BarOne.h //my header file
#include <string>
#include <vector>
using namespace std;
class BarOne
{
private:
string name;
string type;
string size;
vector<BarOne> bar; //vector of BarOne objects
vector<BarOne>::iterator it; //iterator for bar
public:
BarOne(); //constructor
void addBottle(string, string, string); //adds a new bottle to bar
void revealSpace();
void printInventory();
friend ostream& operator<<(ostream& os, const BarOne& b);
};
and my implementation looks like:
BarOne.cpp //implementation
#include "BarOne.h"
#include <iostream>
#include <string>
using namespace std;
BarOne::BarOne()
{
//adding 4 default bottles
}
void BarOne::addBottle(string bottleName, string bottleType, string bottleSize)
{
name = bottleName;
type = bottleType;
size = bottleSize;
}
void BarOne::printInventory()
{
for (it = bar.begin(); it != bar.end(); ++it)
{
cout << *it << endl;
}
}
ostream& operator<<(ostream& os, const BarOne& b)
{
os << b.name << "\t\t\t" << b.type << "\t\t\t" << b.size;
return os;
}
so how come when i call printInventory in my main it doesn't do anything? Did I do the overloading wrong? Syntax mistakes?
ok this is the main too:
#include "BarOne.h"
#include <iostream>
#include <string>
using namespace std;
int main()
{
string Tiqo, Peruvian, Wellington, Smooze;
string vodka;
string rum;
string whiskey;
string small;
string medium;
string large;
//default bottles
vector<BarOne> bar; //vector of BarOne objects
vector<BarOne>::iterator it; //iterator for bar
BarOne Inventory; //BarOne object
Inventory.addBottle(Tiqo, vodka, large);
bar.push_back(Inventory);
Inventory.addBottle(Peruvian, rum, medium);
bar.push_back(Inventory);
Inventory.addBottle(Wellington, vodka, large);
bar.push_back(Inventory);
Inventory.addBottle(Smooze, whiskey, small);
bar.push_back(Inventory);
^^^thats just a piece of it...the rest is just formatting how things are displayed when the program runs and stuff. So ok I'll try and separate the classes like someone suggested tho. AddBottle adds the info for that object in the vector right? it gets the info and then adds it into the variables name, type and size and then its put into the vector "bar". Or no?

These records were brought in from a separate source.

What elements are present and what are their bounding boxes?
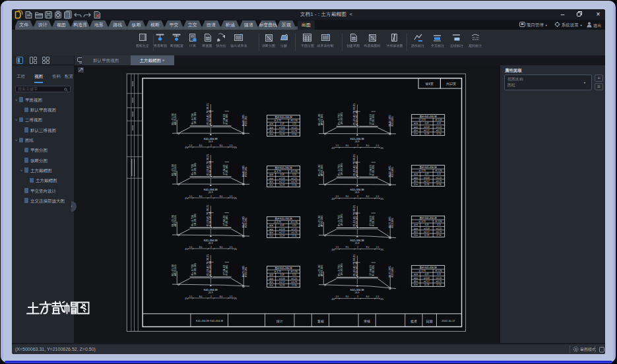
svg-text:26.9: 26.9 <box>354 140 359 143</box>
svg-text:1.5: 1.5 <box>335 295 339 298</box>
svg-text:1R:28.365: 1R:28.365 <box>193 214 196 226</box>
svg-text:路基: 路基 <box>414 173 418 175</box>
svg-text:2: 2 <box>211 246 212 249</box>
svg-text:m1.20: m1.20 <box>291 127 297 129</box>
svg-text:4R23.005: 4R23.005 <box>173 264 176 276</box>
svg-text:1R:28.365: 1R:28.365 <box>193 112 196 125</box>
svg-text:1.5: 1.5 <box>229 246 232 249</box>
svg-text:里程:K42+334.38: 里程:K42+334.38 <box>419 166 436 169</box>
svg-text:1R:28.365: 1R:28.365 <box>339 112 342 125</box>
svg-text:4%: 4% <box>380 249 383 251</box>
svg-text:挖 5.96: 挖 5.96 <box>290 170 298 173</box>
svg-text:17.30: 17.30 <box>292 284 297 287</box>
svg-text:复核: 复核 <box>317 318 324 323</box>
svg-text:17.30: 17.30 <box>292 133 297 136</box>
svg-text:8.0: 8.0 <box>219 246 222 249</box>
svg-text:m5.78: m5.78 <box>436 180 441 183</box>
svg-text:4R23.005: 4R23.005 <box>173 215 176 227</box>
svg-text:填 4.73: 填 4.73 <box>418 220 426 223</box>
svg-text:10.29: 10.29 <box>279 133 284 136</box>
svg-text:10.29: 10.29 <box>279 284 284 287</box>
svg-text:填 4.73: 填 4.73 <box>273 119 281 122</box>
svg-text:m1.20: m1.20 <box>291 278 297 280</box>
svg-text:1.5: 1.5 <box>335 195 339 198</box>
svg-text:m2.17: m2.17 <box>279 130 285 133</box>
svg-text:挖方: 挖方 <box>414 234 418 237</box>
svg-text:m3.08: m3.08 <box>279 228 285 231</box>
svg-text:m5.78: m5.78 <box>291 281 297 284</box>
svg-text:填 4.73: 填 4.73 <box>418 119 426 121</box>
svg-text:4%: 4% <box>331 298 335 301</box>
svg-text:填 4.73: 填 4.73 <box>273 270 281 273</box>
svg-text:m2.17: m2.17 <box>424 280 430 283</box>
svg-text:挖方: 挖方 <box>269 235 273 237</box>
svg-text:F:26.385: F:26.385 <box>225 113 228 124</box>
svg-text:m3.08: m3.08 <box>279 278 285 280</box>
svg-text:R23.065: R23.065 <box>391 116 394 126</box>
svg-text:m2.17: m2.17 <box>279 281 285 284</box>
svg-text:挖 5.96: 挖 5.96 <box>290 221 298 224</box>
svg-text:4.09: 4.09 <box>280 274 284 276</box>
svg-text:1.5: 1.5 <box>375 295 379 298</box>
svg-text:10.29: 10.29 <box>424 183 429 186</box>
svg-text:2: 2 <box>357 195 358 198</box>
svg-text:m1.20: m1.20 <box>436 277 441 280</box>
svg-text:m3.08: m3.08 <box>424 277 430 280</box>
svg-text:填方: 填方 <box>269 181 273 183</box>
svg-text:m5.78: m5.78 <box>291 231 297 234</box>
svg-text:K:39.181.99: K:39.181.99 <box>209 212 212 226</box>
svg-text:2: 2 <box>211 295 212 298</box>
svg-text:4%: 4% <box>234 248 237 251</box>
svg-text:1R:28.365: 1R:28.365 <box>193 163 196 175</box>
svg-text:路面: 路面 <box>414 177 418 179</box>
svg-text:路面: 路面 <box>269 127 273 129</box>
svg-text:m3.08: m3.08 <box>279 127 285 129</box>
svg-text:里程:K42+334.38: 里程:K42+334.38 <box>275 218 292 220</box>
svg-text:26.9: 26.9 <box>208 140 212 143</box>
svg-text:4R23.005: 4R23.005 <box>319 264 323 276</box>
svg-text:4.24: 4.24 <box>292 224 296 227</box>
svg-text:K42+334.38~K42+354.38: K42+334.38~K42+354.38 <box>196 319 223 322</box>
svg-text:8.0: 8.0 <box>366 295 369 298</box>
svg-text:4.24: 4.24 <box>436 173 440 175</box>
svg-text:2: 2 <box>327 33 329 37</box>
svg-text:R23.065: R23.065 <box>391 267 394 277</box>
svg-text:m2.17: m2.17 <box>279 181 285 183</box>
svg-text:路基: 路基 <box>414 273 418 276</box>
svg-text:1R:28.365: 1R:28.365 <box>339 163 342 175</box>
svg-text:F:26.385: F:26.385 <box>225 215 228 226</box>
svg-text:2: 2 <box>357 144 358 147</box>
svg-text:4%: 4% <box>185 297 188 300</box>
svg-text:4%: 4% <box>331 249 335 251</box>
svg-text:1.5: 1.5 <box>335 246 339 249</box>
svg-text:4.09: 4.09 <box>280 173 284 176</box>
svg-text:K:39.181.99: K:39.181.99 <box>209 161 212 175</box>
svg-text:m1.20: m1.20 <box>436 177 441 179</box>
svg-text:2: 2 <box>211 144 212 147</box>
svg-text:挖 5.96: 挖 5.96 <box>435 169 442 172</box>
svg-text:1.5: 1.5 <box>189 295 192 298</box>
svg-text:F:26.385: F:26.385 <box>225 164 228 175</box>
svg-text:挖方: 挖方 <box>269 284 273 287</box>
svg-text:K:39.181.99: K:39.181.99 <box>355 110 358 125</box>
svg-text:m2.17: m2.17 <box>424 180 430 183</box>
svg-text:路面: 路面 <box>414 126 418 129</box>
svg-text:挖方: 挖方 <box>414 284 418 286</box>
svg-text:m3.08: m3.08 <box>424 126 430 129</box>
svg-text:里程:K42+334.38: 里程:K42+334.38 <box>275 167 292 169</box>
svg-text:挖 5.96: 挖 5.96 <box>290 119 298 122</box>
svg-text:m5.78: m5.78 <box>436 231 441 233</box>
svg-text:路面: 路面 <box>269 228 273 231</box>
svg-text:26.9: 26.9 <box>208 242 212 245</box>
svg-text:4%: 4% <box>234 297 237 300</box>
svg-text:4.24: 4.24 <box>292 123 296 125</box>
svg-text:8.0: 8.0 <box>199 195 202 198</box>
svg-text:4%: 4% <box>331 147 335 150</box>
svg-text:4.24: 4.24 <box>436 122 440 125</box>
svg-text:m2.17: m2.17 <box>424 129 430 132</box>
svg-text:4%: 4% <box>380 298 383 301</box>
svg-text:8.0: 8.0 <box>219 144 222 147</box>
svg-text:4R23.005: 4R23.005 <box>319 164 323 176</box>
svg-text:m1.20: m1.20 <box>436 228 441 230</box>
svg-text:26.9: 26.9 <box>208 291 212 294</box>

You don't show us your main() program. That code, together with your class design which confuses bar contents with the bar is causing the behavior you see.
The operator << is actually OK for outputting data of a bottle. But I'm sure that the BarOne on which it is called has an empty bar vector. Your addBottle() doesn't add anything anywhere (in particular not to the contained bar). Instead it simply sets the properties (data members) of the outer BarOne object.
The origin of that confusion is your class design, where a BarOne apparently is intended to serve both as bottle and as bar (which contains bottles).
I suggest you restart and try with separate Barand Bottleclasses.
BTW: Keeping the iterator you use in local loops as a class member is not a good idea. Sooner or later you will run into reentrancy problems with such approach. Loop iterators should be local variables, preferably scoped to the loop.